Regarding the definitions of the variables applied in this study, we defined poor HT control as when the mean BP measured by ABPM over 24 h was greater than 130/80 mmHg. For the 3-day SMBP, we considered uncontrolled average blood pressure as greater than 135/85 mmHg.
This descriptive study was carried out with the demographic variables of age, sex and work status, taking into account the records of spanish administrative document (TSI) that accredits access to citizens to health care benefits. If the patient was not active: TSI < 002 (Without income, retired) or active: TSI 003 (income level < € 18,000/year); TSI > 4 (income level > € 18,000/year).
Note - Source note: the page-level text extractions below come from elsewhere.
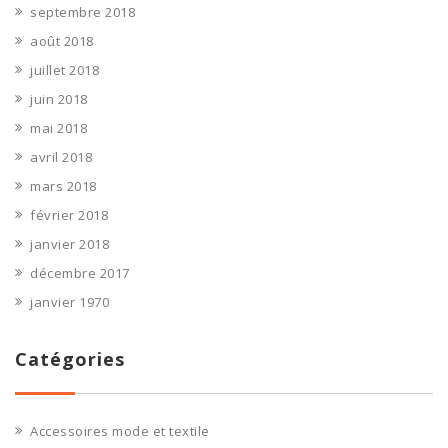
septembre 2018
août 2018
juillet 2018
juin 2018
mai 2018
avril 2018
mars 2018
février 2018
janvier 2018
décembre 2017
janvier 1970
Catégories
Accessoires mode et textile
Clinical variables included associated comorbidities such as a diagnoses of dyslipidaemia, diabetes mellitus, chronic kidney disease, atrial fibrillation, and stroke.
Statistical analysis
The statistical programs SPSS version 22 and Epidat version 3.1 were used to analyse the data.
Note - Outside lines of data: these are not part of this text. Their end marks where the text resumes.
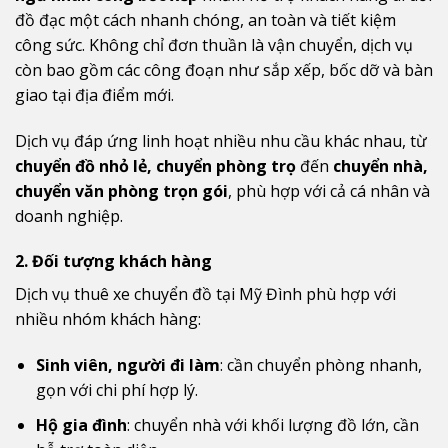
đồ đạc một cách nhanh chóng, an toàn và tiết kiệm
công sức. Không chỉ đơn thuần là vận chuyển, dịch vụ
còn bao gồm các công đoạn như sắp xếp, bốc dỡ và bàn
giao tại địa điểm mới.
Dịch vụ đáp ứng linh hoạt nhiều nhu cầu khác nhau, từ
chuyển đồ nhỏ lẻ, chuyển phòng trọ
đến
chuyển nhà,
chuyển văn phòng trọn gói
, phù hợp với cả cá nhân và
doanh nghiệp.
2. Đối tượng khách hàng
Dịch vụ thuê xe chuyển đồ tại Mỹ Đình phù hợp với
nhiều nhóm khách hàng:
Sinh viên, người đi làm
: cần chuyển phòng nhanh,
gọn với chi phí hợp lý.
Hộ gia đình
: chuyển nhà với khối lượng đồ lớn, cần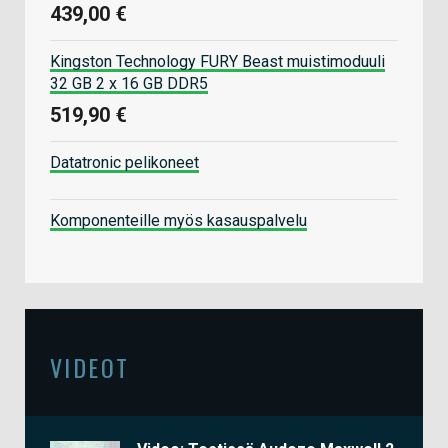
439,00 €
Kingston Technology FURY Beast muistimoduuli
32 GB 2 x 16 GB DDR5
519,90 €
Datatronic pelikoneet
Komponenteille myös kasauspalvelu
VIDEOT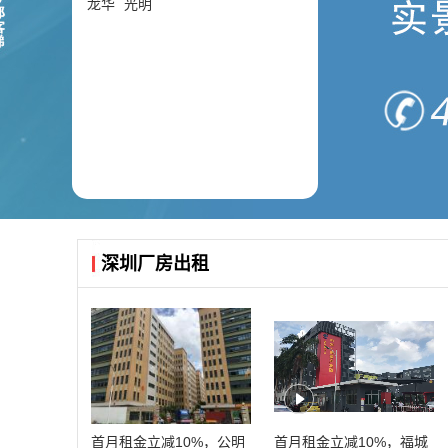
龙华
光明
深圳厂房出租
首月租金立减10%，公明
首月租金立减10%，福城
Categorical variables are presented as absolute frequencies (%) and quantitative variables as the means and standard deviations. Values of p < 0.05 were considered statistically significant, and 95% confidence intervals (95%CI) were calculated. The sources of the data were the BP records collected by SBPM and ABPM as well as the electronic health records of the patients in the OMI-AP program.
Test validation analysis
A comparison of the data collected using the 3-day SBPM (discarding measurements from the first day) was performed using the figures obtained by the 24-h ABPM as the reference standard. Given the results obtained by De León-Robert et al. [10], the 3-day pattern was chosen (SBPM-DAYS-2&3) and an optimal cut-off point was obtained. The calculations of the predictive capacity of the 3-day protocol with the new cut-off point were performed using a statistical calculator. With the data obtained, the cases with misclassifications (false positives and negatives) in the SBPM-DAYS-2&3 data were identified at the cut-off point where the sensitivity and specificity of the diagnosis of HT were optimized, using the 24-h ABPM as the gold standard (130/80 mmHg). An analysis of how sociodemographic and clinical factors related to errors in diagnostic classifications was performed. Calculations were performed for the crude and adjusted odds ratios, according to sex, of the diagnostic classification errors for both systolic and diastolic HT. These were performed using logistic regression models that included age, income level, and clinical comorbidities such as diabetes, dyslipidaemia, chronic kidney disease, ictus, and atrial fibrillation as predictor variables. The estimating of the agreement between ABPM and SBPM readings were perfomed using the Bland-Altman plot analysis and the concordance was determinated using intraclass correlation coefficient (ICC).